Dissent, Shelby vs Holder, Associate Justice Ruth Bader Ginsburg paves the way for Judicial Recall on Shelby vs Holder

II Dissent, Shelby vs Holder, Associate Justice Ruth Bader Ginsburg paves the way for Judicial Recall on Shelby vs Holder

In answering this question, the Court does not write on a clean slate. It is well established that Congress’ judgment regarding exercise of its power to enforce the Fourteenth and Fifteenth Amendments warrants substantial deference. The VRA addresses the combination of race discrimination and the right to vote, which is “preservative of all rights.” Yick Wo v. Hopkins, 118 U.S. 356, 370, 6 S.Ct. 1064, 30 L.Ed. 220 (1886). When confronting the most constitutionally invidious form of discrimination, and the most fundamental right in our democratic system, Congress’ power to act is at its height.

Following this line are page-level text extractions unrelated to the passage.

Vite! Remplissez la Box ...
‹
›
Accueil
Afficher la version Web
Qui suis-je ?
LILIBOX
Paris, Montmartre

The basis for this deference is firmly rooted in both constitutional text and precedent. The Fifteenth Amendment, which targets precisely and only racial discrimination in voting rights, states that, in this domain, “Congress shall have power to enforce this article by appropriate legislation.”[2] In choosing this language, the 2637*2637 Amendment’s framers invoked Chief Justice Marshall’s formulation of the scope of Congress’ powers under the Necessary and Proper Clause:

“Let the end be legitimate, let it be within the scope of the constitution, and all means which are appropriate, which are plainly adapted to that end, which are not prohibited, but consist with the letter and spirit of the constitution, are constitutional.” McCulloch v. Maryland, 4 Wheat. 316, 421, 4 L.Ed. 579 (1819) (emphasis added).

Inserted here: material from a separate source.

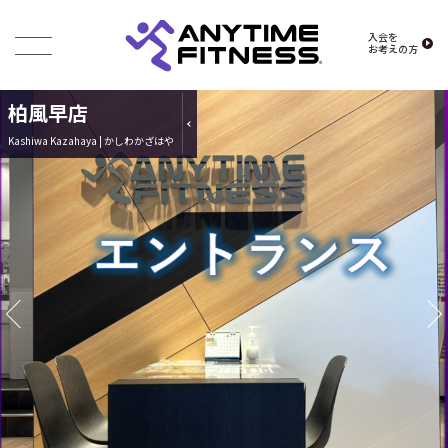
入会を
お考えの方
柏風早店
Kashiwa Kazahaya | かしわかざはや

It cannot tenably be maintained that the VRA, an Act of Congress adopted to shield the right to vote from racial discrimination, is inconsistent with the letter or spirit of the Fifteenth Amendment, or any provision of the Constitution read in light of the Civil War Amendments. Nowhere in today’s opinion, or in Northwest Austin,[3] is there clear recognition of the transformative effect the Fifteenth Amendment aimed to achieve. Notably, “the Founders’ first successful amendment told Congress that it could `make no law’ over a certain domain”; in contrast, the Civil War Amendments used “language [that] authorized transformative new federal statutes to uproot all vestiges of unfreedom and inequality” and provided “sweeping enforcement powers … to enact `appropriate’ legislation targeting state abuses.” A. Amar, America’s Constitution: A Biography 361, 363, 399 (2005). See also McConnell, Institutions and Interpretation: A Critique of City of Boerne v. Flores, 111 Harv. L.Rev. 153, 182 (1997) (quoting Civil War-era framer that “the remedy for the violation of the fourteenth and fifteenth amendments was expressly not left to the courts. The remedy was legislative.”).

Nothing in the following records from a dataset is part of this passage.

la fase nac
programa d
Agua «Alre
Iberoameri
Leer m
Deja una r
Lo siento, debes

It is this decision,in which is probably beyond this courts Authority to strike, passed by Congress in a remarkable show of unanimity, that helped to bring about a Donald Trump Presidency, and it is demonstratable that elections law changes previously forbidden are now taking place. These need to be made into findings of fact.

Foot note

It is unlikely that Donald Trump could have beaten Hillary Clinton, whatever her flaws without the chaos in the election system unleashed by this 5-4 decision, with Scalia the vote that let this happened, and another 2 or possibly 3 Justices. It is also clear he is not picking except from a very short list.